Больше Шостак мне книг не предлагал, да мы и не виделись с ним, ибо я перестал ходить на прогулку. Хало-перидол приковал меня к койке. Я чувствовал сильную слабость и апатию. Халоперидол отнял у меня желание жить, желание бороться и даже — желание думать. У меня возобновились сны — кошмары, наподобие тех, что я видел во время пыток тизерцином, и сильно разболелись пальцы рук и ног.
Ночью, во время прозрачного халоперидолового сна я тер пальцы рук о тело, прикладывал к наиболее теплым его местам, дул на них — ничего не помогало. Было такое чувство, как будто я их отлежал, но более сильное. Родство внешних ощущений указывало на их физическое родство. В обоих случаях причиной было нарушение кровообращения. Только в первом случае, когда отлежал, восстановить кровообращение было легко. В моем же случае восстановить кровообращение было нельзя. Халоперидол поражал сердце систематически и с каждым днем недостаточность кровообращения становилась все заметнее.

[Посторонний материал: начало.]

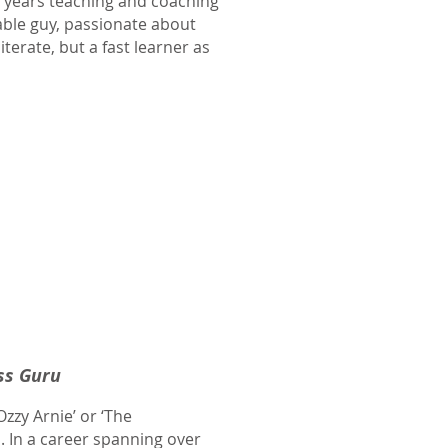
5 years teaching and coaching
able guy, passionate about
terate, but a fast learner as
ss Guru
zy Arnie’ or ‘The
. In a career spanning over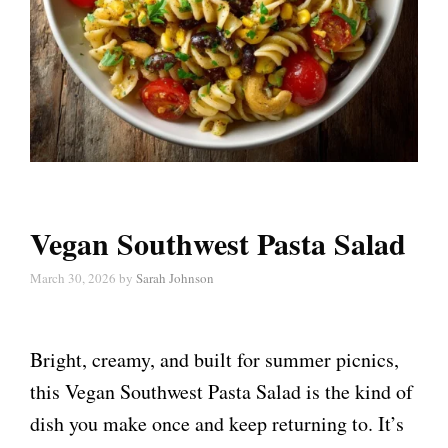
Vegan Southwest Pasta Salad
March 30, 2026
by
Sarah Johnson
Bright, creamy, and built for summer picnics,
this Vegan Southwest Pasta Salad is the kind of
dish you make once and keep returning to. It’s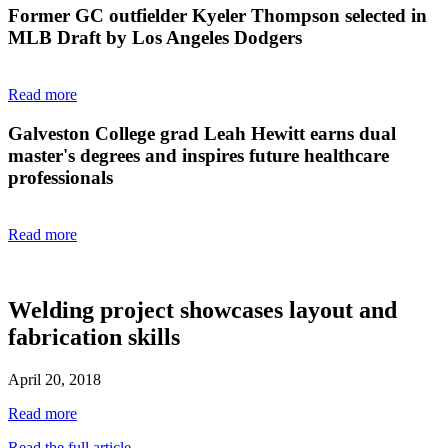
Former GC outfielder Kyeler Thompson selected in
MLB Draft by Los Angeles Dodgers
Read more
Galveston College grad Leah Hewitt earns dual
master's degrees and inspires future healthcare
professionals
Read more
Welding project showcases layout and
fabrication skills
April 20, 2018
Read more
Read the full article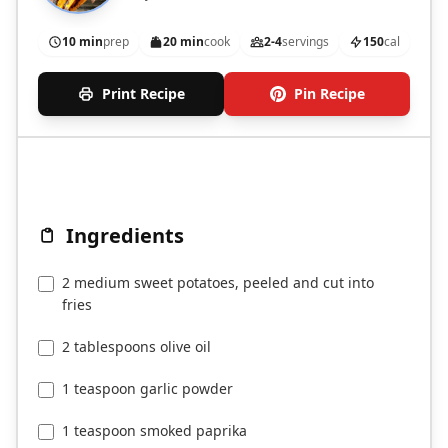
10 min
prep
20 min
cook
2-4
servings
150
cal
Print Recipe
Pin Recipe
Ingredients
2 medium sweet potatoes, peeled and cut into
fries
2 tablespoons olive oil
1 teaspoon garlic powder
1 teaspoon smoked paprika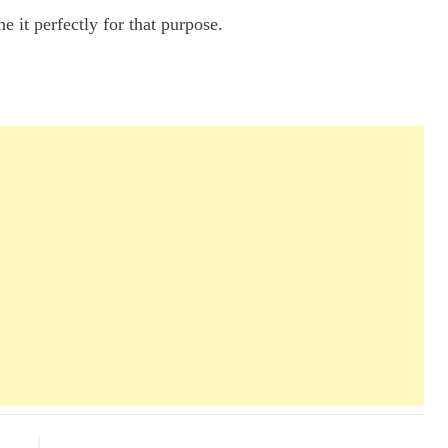
ne it perfectly for that purpose.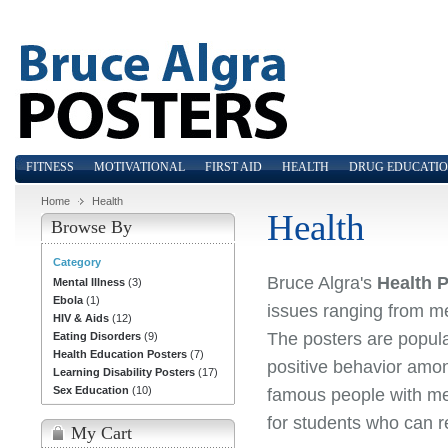
FITNESS
MOTIVATIONAL
FIRST AID
HEALTH
DRUG EDUCATI
Home
Health
Health
Browse By
Category
Bruce Algra's
Health 
Mental Illness
(3)
Ebola
(1)
issues ranging from men
HIV & Aids
(12)
The posters are popula
Eating Disorders
(9)
Health Education Posters
(7)
positive behavior among
Learning Disability Posters
(17)
Sex Education
(10)
famous people with men
for students who can r
My Cart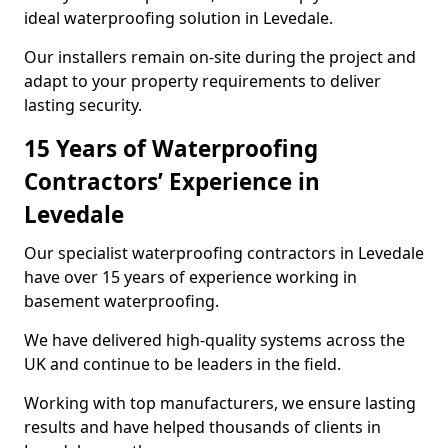
ideal waterproofing solution in Levedale.
Our installers remain on-site during the project and
adapt to your property requirements to deliver
lasting security.
15 Years of Waterproofing
Contractors’ Experience in
Levedale
Our specialist waterproofing contractors in Levedale
have over 15 years of experience working in
basement waterproofing.
We have delivered high-quality systems across the
UK and continue to be leaders in the field.
Working with top manufacturers, we ensure lasting
results and have helped thousands of clients in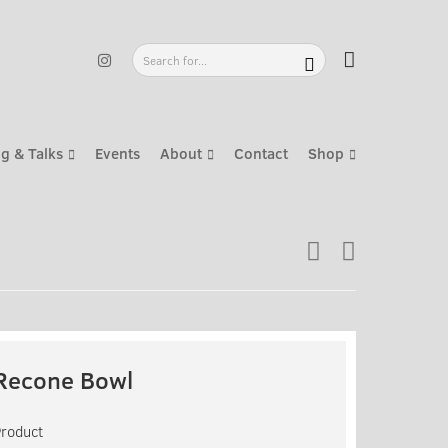
g & Talks
Events
About
Contact
Shop
Recone Bowl
Product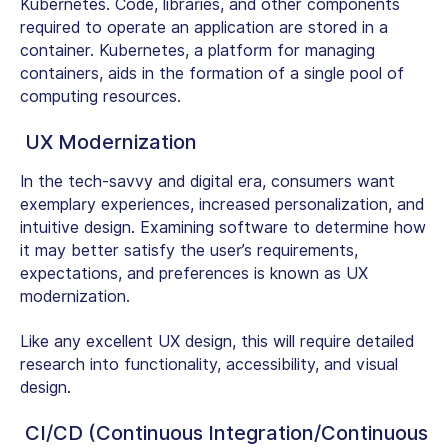
Kubernetes. Code, libraries, and other components
required to operate an application are stored in a
container. Kubernetes, a platform for managing
containers, aids in the formation of a single pool of
computing resources.
UX Modernization
In the tech-savvy and digital era, consumers want
exemplary experiences, increased personalization, and
intuitive design. Examining software to determine how
it may better satisfy the user’s requirements,
expectations, and preferences is known as UX
modernization.
Like any excellent UX design, this will require detailed
research into functionality, accessibility, and visual
design.
CI/CD (Continuous Integration/Continuous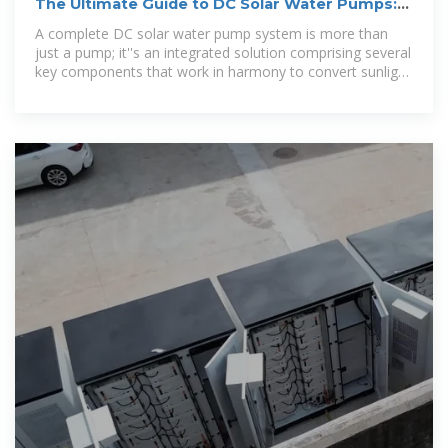
The Ultimate Guide to DC Solar Water Pumps:
Benefits, Selection,
A complete DC solar water pump system is more than
just a pump; it''s an integrated solution comprising several
key components that work in harmony to convert sunlight
into pumped water.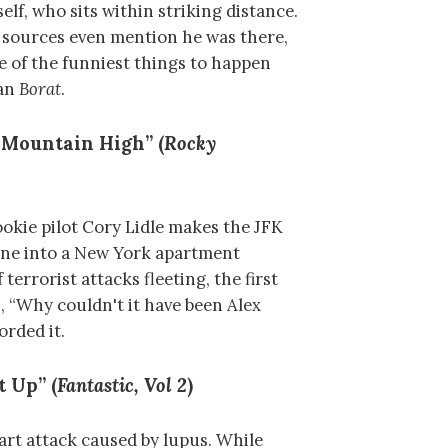
lf, who sits within striking distance.
 sources even mention he was there,
ne of the funniest things to happen
han
Borat
.
 Mountain High” (
Rocky
okie pilot Cory Lidle makes the JFK
lane into a New York apartment
terrorist attacks fleeting, the first
s, “Why couldn't it have been Alex
orded it.
t Up” (
Fantastic, Vol 2
)
eart attack caused by lupus. While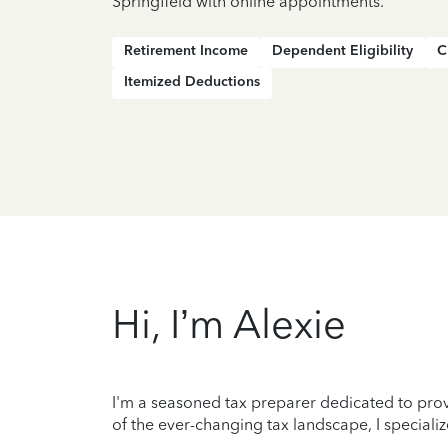
Springfield with online appointments.
Retirement Income
Dependent Eligibility
C
Itemized Deductions
Hi, I’m Alexie
I'm a seasoned tax preparer dedicated to prov
of the ever-changing tax landscape, I specializ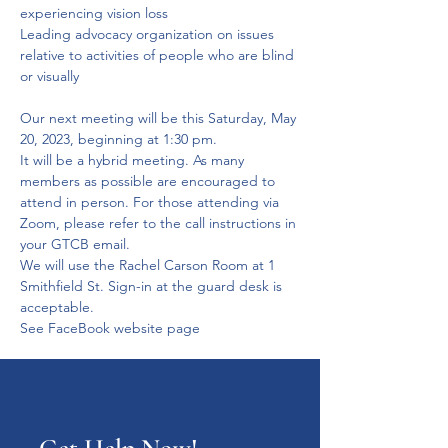
experiencing vision loss
Leading advocacy organization on issues 
relative to activities of people who are blind 
or visually 
Our next meeting will be this Saturday, May 
20, 2023, beginning at 1:30 pm.

It will be a hybrid meeting. As many 
members as possible are encouraged to 
attend in person. For those attending via 
Zoom, please refer to the call instructions in 
your GTCB email.

We will use the Rachel Carson Room at 1 
Smithfield St. Sign-in at the guard desk is 
acceptable.

See FaceBook website page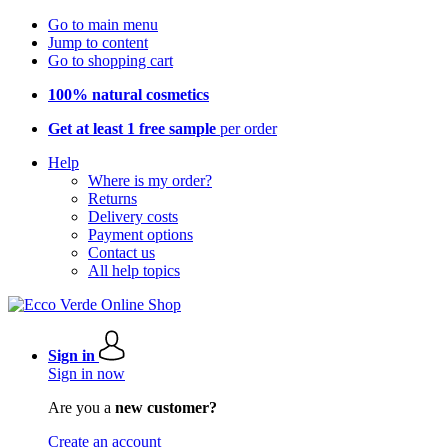
Go to main menu
Jump to content
Go to shopping cart
100% natural cosmetics
Get at least 1 free sample
per order
Help
Where is my order?
Returns
Delivery costs
Payment options
Contact us
All help topics
Sign in
Sign in now
Are you a
new customer?
Create an account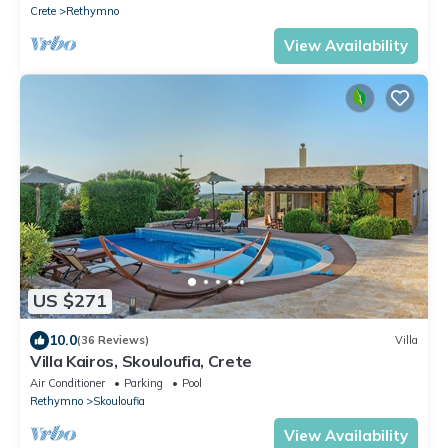
Crete
Rethymno
View Availability
US $271
10.0
(36 Reviews)
Villa
Villa Kairos, Skouloufia, Crete
Air Conditioner
Parking
Pool
Rethymno
Skouloufia
View Availability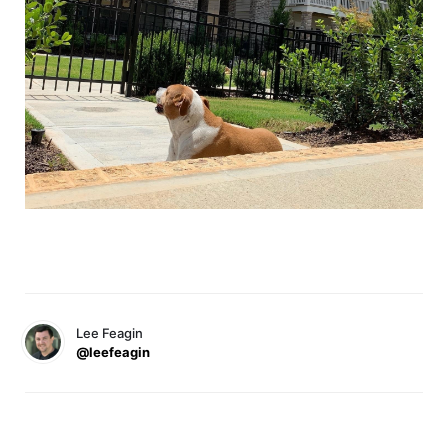
Lee Feagin
@leefeagin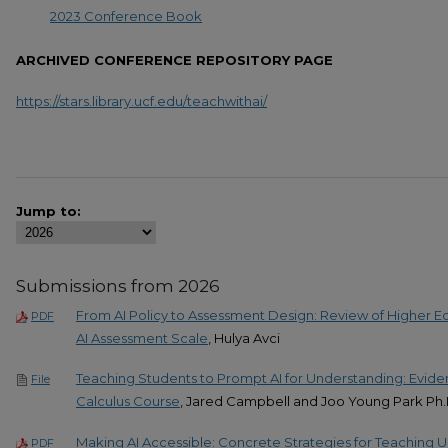
2023 Conference Book
ARCHIVED CONFERENCE REPOSITORY PAGE
https://stars.library.ucf.edu/teachwithai/
Jump to:
Submissions from 2026
From AI Policy to Assessment Design: Review of Higher Ed
PDF
AI Assessment Scale
, Hulya Avci
Teaching Students to Prompt AI for Understanding: Evid
File
Calculus Course
, Jared Campbell and Joo Young Park Ph
Making AI Accessible: Concrete Strategies for Teaching
PDF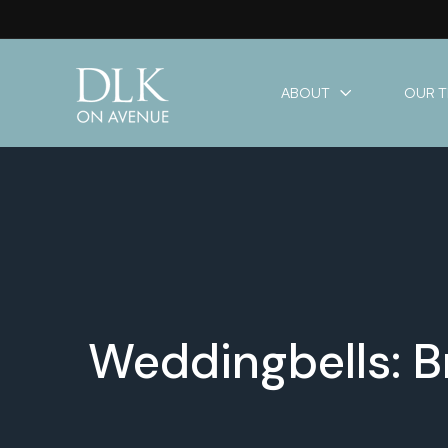
ABOUT
OUR 
Weddingbells: B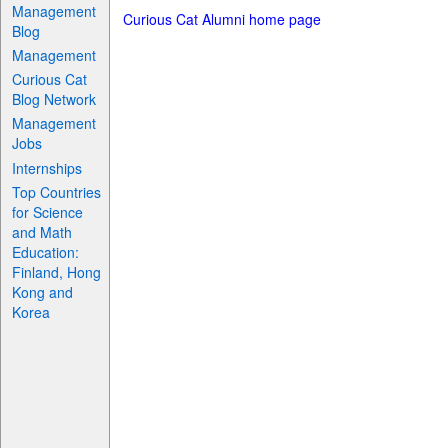
Management
Curious Cat Alumni home page
Blog
Management
Curious Cat
Blog Network
Management
Jobs
Internships
Top Countries
for Science
and Math
Education:
Finland, Hong
Kong and
Korea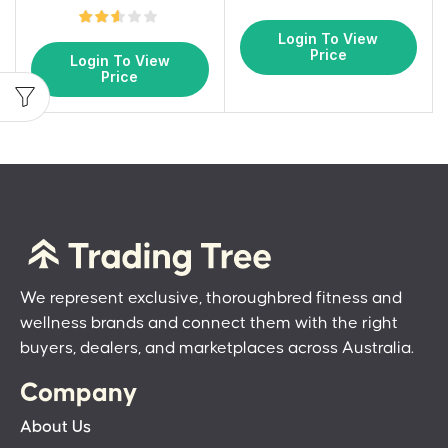
Login To View
Price
Login To View
Price
We represent exclusive, thoroughbred fitness and
wellness brands and connect them with the right
buyers, dealers, and marketplaces across Australia.
Company
About Us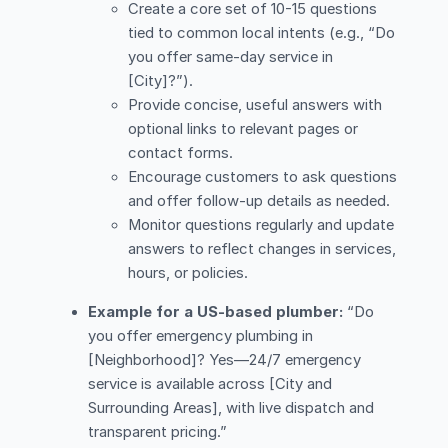
Create a core set of 10-15 questions
tied to common local intents (e.g., “Do
you offer same-day service in
[City]?”).
Provide concise, useful answers with
optional links to relevant pages or
contact forms.
Encourage customers to ask questions
and offer follow-up details as needed.
Monitor questions regularly and update
answers to reflect changes in services,
hours, or policies.
Example for a US-based plumber:
“Do
you offer emergency plumbing in
[Neighborhood]? Yes—24/7 emergency
service is available across [City and
Surrounding Areas], with live dispatch and
transparent pricing.”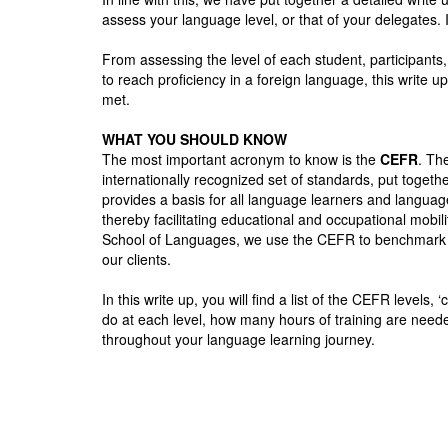
assess your language level, or that of your delegates.
From assessing the level of each student, participan
to reach proficiency in a foreign language, this write
met.
WHAT YOU SHOULD KNOW
The most important acronym to know is the
CEFR
. Th
internationally recognized set of standards, put tog
provides a basis for all language learners and language
thereby facilitating educational and occupational mobil
School of Languages, we use the CEFR to benchmark all
our clients.
In this write up, you will find a list of the CEFR levels
do at each level, how many hours of training are need
throughout your language learning journey.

У меня появились судороги. Хотя мне был приписан корректор ромпаркин, тем не менее ежедневно, под вечер, судорогами сводило мои ноги.
Дней через 7 после начала пыток халоперидолом началась задержка мочеиспускания. Появилась скованность во всем теле. Я перестал умываться и чистить зубы. В бане я уже не мог проявить необходимую скорость и оставался тоже немытым.
Наконец, я превратился в лежачего больного. Круглые сутки я лежал в койке, слегка прикрытый тонкой оболочкой халоперидолового сна. Вставал я лишь на, прием пищи, на лекарство, да в туалет. Оправка стала для меня дополнительной мукой. Чтобы попасть в туалет, надо было часами тихонько стучаться в дверь (сильно стукнешь — изобьют). Когда, наконец, санитар выпускал из камеры, я приходил в туалет и не мог оправиться, ибо у меня начал атрофироваться аппарат мочеиспускания. Санитар, не испытавший подобных пыток, не мог понять моих мучений:
— Придуриваешься, а еще говоришь, что не сумасшедший! Пошел в камеру!
Я так и уходил, не оправившись, а через короткое время снова стучал в дверь камеры, вызывая у санитара ярость и отборную ругань.
Муравьев, видя, что дело мое плохо, написал родственникам, чтобы они срочно прислали ему калорийную посылку. Посылку прислали и он, подкупив санитаров, забегал ко мне в камеру и кормил меня, как ребенка. Но даже дополнительное питание не могло значительно отдалить тот конец, который был уже очевиден.